Several states seek to nullify the “indefinite detention” provisions of the National Defense Authorization Act for Fiscal Year 2012

Activists and legislators across the country are fighting back against the 2012 NDAA which authorizes the military to detain U.S. citizens without a trial.

Yesterday, two states, Indiana and South Carolina, saw victories for their respective “anti-NDAA” bills as they passed senate committee hearings.

At least 11 other states are currently battling to reach the same threshold.

Those states include Arizona, Colorado, Georgia, Kansas, Michigan, Missouri, Nevada, New Hampshire, Oklahoma, Texas and Washington state.

Passing committee and reaching a vote is only one step in making the bills come to fruition.

Once the legislation is approved in one house, it must be approved in the other, and the final bill is either signed or vetoed by the state’s governor.

Two bills addressing the 2012 NDAA have been shot down so far this legislative session, in Mississippi and Wyoming. The latter saw its legislation pass committee but died before reaching the floor for a vote.

The battle isn’t just happening at the state level, though. Several cities and counties have acted locally to protect their citizens from indefinite detainment through ordinances.

Resolutions have already passed in the following cities: Berkeley, Calif., Fairfax, Calif., Santa Cruz, Calif., Cherokee City, Kan., Northampton, Mass., Takoma Park, Md., Macomb, N.Y. and New Shorehampton, R.I.

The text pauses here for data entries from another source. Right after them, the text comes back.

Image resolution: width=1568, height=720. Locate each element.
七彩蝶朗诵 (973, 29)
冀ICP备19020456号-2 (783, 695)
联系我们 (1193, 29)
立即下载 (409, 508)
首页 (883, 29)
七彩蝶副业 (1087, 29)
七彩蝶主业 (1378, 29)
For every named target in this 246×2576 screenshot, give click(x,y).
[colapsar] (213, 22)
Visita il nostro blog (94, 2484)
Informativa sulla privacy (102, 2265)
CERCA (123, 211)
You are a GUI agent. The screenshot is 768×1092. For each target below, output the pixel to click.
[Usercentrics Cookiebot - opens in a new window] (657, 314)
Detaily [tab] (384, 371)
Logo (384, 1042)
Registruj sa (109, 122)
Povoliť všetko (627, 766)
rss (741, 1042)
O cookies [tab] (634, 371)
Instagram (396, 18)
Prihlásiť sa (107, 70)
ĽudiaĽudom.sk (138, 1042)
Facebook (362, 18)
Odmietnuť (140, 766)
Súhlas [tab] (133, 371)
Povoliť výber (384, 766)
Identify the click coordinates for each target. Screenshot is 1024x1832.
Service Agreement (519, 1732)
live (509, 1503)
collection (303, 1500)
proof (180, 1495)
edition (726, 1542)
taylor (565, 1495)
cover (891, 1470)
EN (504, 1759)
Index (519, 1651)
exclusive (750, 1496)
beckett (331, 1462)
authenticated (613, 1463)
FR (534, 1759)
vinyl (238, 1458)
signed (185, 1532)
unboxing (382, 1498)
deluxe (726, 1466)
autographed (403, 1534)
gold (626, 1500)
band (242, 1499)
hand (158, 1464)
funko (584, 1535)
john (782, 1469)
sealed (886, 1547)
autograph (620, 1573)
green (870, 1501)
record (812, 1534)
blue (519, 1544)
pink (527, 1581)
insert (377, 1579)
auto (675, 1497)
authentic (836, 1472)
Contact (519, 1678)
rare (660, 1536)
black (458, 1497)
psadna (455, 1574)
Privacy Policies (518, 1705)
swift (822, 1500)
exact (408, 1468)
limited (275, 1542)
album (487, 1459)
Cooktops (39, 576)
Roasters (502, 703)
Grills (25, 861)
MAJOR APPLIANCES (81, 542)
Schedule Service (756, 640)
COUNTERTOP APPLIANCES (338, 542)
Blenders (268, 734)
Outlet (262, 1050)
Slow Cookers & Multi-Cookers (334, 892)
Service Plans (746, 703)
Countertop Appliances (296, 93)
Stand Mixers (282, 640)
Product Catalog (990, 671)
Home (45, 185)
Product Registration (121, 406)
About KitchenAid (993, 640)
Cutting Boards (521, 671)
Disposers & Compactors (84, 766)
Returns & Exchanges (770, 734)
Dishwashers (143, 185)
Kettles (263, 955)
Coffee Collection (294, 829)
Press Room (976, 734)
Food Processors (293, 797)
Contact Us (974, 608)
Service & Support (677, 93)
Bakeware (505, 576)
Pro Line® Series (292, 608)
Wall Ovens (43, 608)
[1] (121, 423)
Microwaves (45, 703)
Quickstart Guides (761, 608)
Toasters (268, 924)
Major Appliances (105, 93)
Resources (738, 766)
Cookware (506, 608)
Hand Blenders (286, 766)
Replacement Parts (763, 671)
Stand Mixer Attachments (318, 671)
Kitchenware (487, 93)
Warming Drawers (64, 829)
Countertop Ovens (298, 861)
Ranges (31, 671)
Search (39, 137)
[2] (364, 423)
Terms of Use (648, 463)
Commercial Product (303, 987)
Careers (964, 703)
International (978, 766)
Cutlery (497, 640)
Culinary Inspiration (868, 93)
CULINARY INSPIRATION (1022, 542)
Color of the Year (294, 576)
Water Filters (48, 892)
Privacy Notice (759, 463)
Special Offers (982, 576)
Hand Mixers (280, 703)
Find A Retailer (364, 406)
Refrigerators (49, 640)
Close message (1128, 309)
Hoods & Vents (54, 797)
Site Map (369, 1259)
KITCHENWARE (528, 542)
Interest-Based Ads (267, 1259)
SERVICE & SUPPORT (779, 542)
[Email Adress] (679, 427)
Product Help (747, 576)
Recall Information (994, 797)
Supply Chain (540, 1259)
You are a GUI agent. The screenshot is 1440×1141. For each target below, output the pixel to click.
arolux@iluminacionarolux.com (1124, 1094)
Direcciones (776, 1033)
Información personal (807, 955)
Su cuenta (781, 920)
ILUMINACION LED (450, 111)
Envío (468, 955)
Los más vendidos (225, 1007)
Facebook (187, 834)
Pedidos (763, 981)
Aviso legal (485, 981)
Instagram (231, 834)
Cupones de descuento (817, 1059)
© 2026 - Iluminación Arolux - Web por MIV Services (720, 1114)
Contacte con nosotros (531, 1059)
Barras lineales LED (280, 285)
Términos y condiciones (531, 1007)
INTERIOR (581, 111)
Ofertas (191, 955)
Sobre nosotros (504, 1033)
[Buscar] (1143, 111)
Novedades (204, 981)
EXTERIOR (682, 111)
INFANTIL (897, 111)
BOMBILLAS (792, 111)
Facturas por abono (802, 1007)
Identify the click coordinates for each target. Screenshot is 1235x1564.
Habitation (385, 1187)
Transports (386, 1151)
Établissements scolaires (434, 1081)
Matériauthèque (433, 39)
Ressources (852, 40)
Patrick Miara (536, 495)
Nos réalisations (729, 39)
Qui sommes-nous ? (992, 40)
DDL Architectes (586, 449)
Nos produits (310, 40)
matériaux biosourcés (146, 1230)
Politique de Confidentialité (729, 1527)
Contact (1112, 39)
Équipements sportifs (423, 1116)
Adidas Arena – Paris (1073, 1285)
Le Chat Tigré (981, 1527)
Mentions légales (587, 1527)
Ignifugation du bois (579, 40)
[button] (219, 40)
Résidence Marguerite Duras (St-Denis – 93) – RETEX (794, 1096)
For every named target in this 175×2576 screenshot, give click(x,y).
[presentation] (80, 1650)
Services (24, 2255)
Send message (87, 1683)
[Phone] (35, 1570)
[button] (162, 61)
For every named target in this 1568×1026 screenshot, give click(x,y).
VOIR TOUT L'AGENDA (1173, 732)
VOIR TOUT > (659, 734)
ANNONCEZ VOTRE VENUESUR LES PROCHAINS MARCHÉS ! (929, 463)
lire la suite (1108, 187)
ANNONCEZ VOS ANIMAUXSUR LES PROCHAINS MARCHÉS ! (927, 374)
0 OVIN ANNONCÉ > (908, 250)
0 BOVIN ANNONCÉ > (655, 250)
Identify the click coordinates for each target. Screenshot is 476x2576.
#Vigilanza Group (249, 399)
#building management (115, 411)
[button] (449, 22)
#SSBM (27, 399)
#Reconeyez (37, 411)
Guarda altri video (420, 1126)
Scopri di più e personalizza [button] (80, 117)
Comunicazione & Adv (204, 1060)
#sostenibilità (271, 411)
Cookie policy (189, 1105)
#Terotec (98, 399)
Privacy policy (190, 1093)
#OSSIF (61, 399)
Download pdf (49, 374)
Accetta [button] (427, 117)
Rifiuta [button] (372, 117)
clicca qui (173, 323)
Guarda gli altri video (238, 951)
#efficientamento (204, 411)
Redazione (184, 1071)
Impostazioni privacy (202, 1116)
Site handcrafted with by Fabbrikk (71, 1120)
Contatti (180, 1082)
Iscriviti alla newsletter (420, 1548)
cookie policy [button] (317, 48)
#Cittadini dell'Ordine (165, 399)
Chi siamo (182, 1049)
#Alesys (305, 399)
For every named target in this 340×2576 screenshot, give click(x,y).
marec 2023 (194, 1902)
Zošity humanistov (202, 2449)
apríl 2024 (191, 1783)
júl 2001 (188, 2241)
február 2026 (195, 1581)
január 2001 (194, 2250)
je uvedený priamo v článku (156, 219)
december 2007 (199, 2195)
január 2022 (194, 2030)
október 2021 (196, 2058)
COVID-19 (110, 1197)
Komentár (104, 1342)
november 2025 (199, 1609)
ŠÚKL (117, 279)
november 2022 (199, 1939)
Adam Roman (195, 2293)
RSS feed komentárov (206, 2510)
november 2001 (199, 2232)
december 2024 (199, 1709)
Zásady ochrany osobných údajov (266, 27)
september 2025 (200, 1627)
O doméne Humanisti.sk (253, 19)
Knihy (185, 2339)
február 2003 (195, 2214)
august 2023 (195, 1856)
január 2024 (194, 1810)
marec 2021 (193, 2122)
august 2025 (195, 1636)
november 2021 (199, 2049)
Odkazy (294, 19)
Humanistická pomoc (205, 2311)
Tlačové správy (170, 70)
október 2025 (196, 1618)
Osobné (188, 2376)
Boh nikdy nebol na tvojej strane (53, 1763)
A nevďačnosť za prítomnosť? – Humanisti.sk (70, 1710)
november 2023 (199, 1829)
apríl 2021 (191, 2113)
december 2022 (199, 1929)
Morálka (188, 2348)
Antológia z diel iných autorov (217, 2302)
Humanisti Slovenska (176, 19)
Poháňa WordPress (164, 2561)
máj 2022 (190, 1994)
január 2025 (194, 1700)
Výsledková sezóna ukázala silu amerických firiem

Similar resolutions have passed in several counties as well including three in Colorado, two in Pennsylvania, two in Missouri and one in North Carolina.

Organizations such as the People Against the NDAA (P.A.N.D.A.), Tenth Amendment Center, American Civil Liberties Union and the Bill of Rights Defense Committee have been instrumental in organizing and supporting these campaigns.

So far, one state, Virginia, has successfully passed “anti-NDAA” legislation.